The loan on the house was approved today and we know the current owners have fixed the roof. We may be moving in as soon as 9 days - yikes! DH packed a total of two boxes today and I did none. I am avoiding it. The house is about 400 square feet larger than what we live in now - but it all went to a third bedroom and laundry area. The actual living space is pretty tiny. I'm finding myself incredibly stressed at where everything will fit and how we will get rid of things that we actually use. We'll have an extra bedroom, but it will be a nursery so it isn't like there is extra space there we can have. With only a small living room and a kitchen - not even a eat in kitchen - it kind of leaves communal space to be desired.

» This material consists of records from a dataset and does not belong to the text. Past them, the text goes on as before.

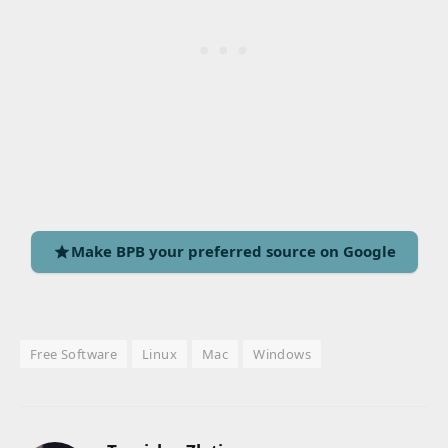
Make BPB your preferred source on Google
Free Software
Linux
Mac
Windows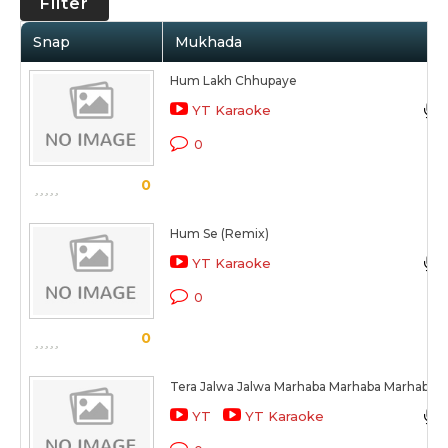
Filter
Snap
Mukhada
Hum Lakh Chhupaye
YT Karaoke
0
0
Hum Se (Remix)
YT Karaoke
0
0
Tera Jalwa Jalwa Marhaba Marhaba Marhaba
YT
YT Karaoke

I'm hoping we may be able to cheaply finish off the porch - it already has a roof over it - to make it a small eating area and sunroom. But that won't happen for quite sometime. It is beginning to feel claustrophobic.

On another somber note, we realized before Magoo gets here we will need to figure out how to afford a new-to-us car. My 15 year old Chevy isn't really cutting it anymore, the engine doesn't really rev up all the time and the engine trouble light has been on for almost 2 years. Mechanics can guess at three or four things that MAY be wrong with it, but fixing those will cost more than the car is worth. Plus trying to drag a kid in and out from a two door car isn't ideal either. Along with that, DH drives a car that a baby can't even be in. A sick fil, a new house, higher bills, new baby, new car? And me not working and DH without a guaranteed job. When did any of this sound like a smart idea again (okay so babies and ill fil's were obviously not ideas to consider one way or another. Those two are there to find strength, grow and survive, but all the rest)?

1 comment:

  1. If it makes you feel any better, my first house was 980sq', had a dark scary basement with stone walls and tree trunks for supporting foundation and we had our second kid while living there.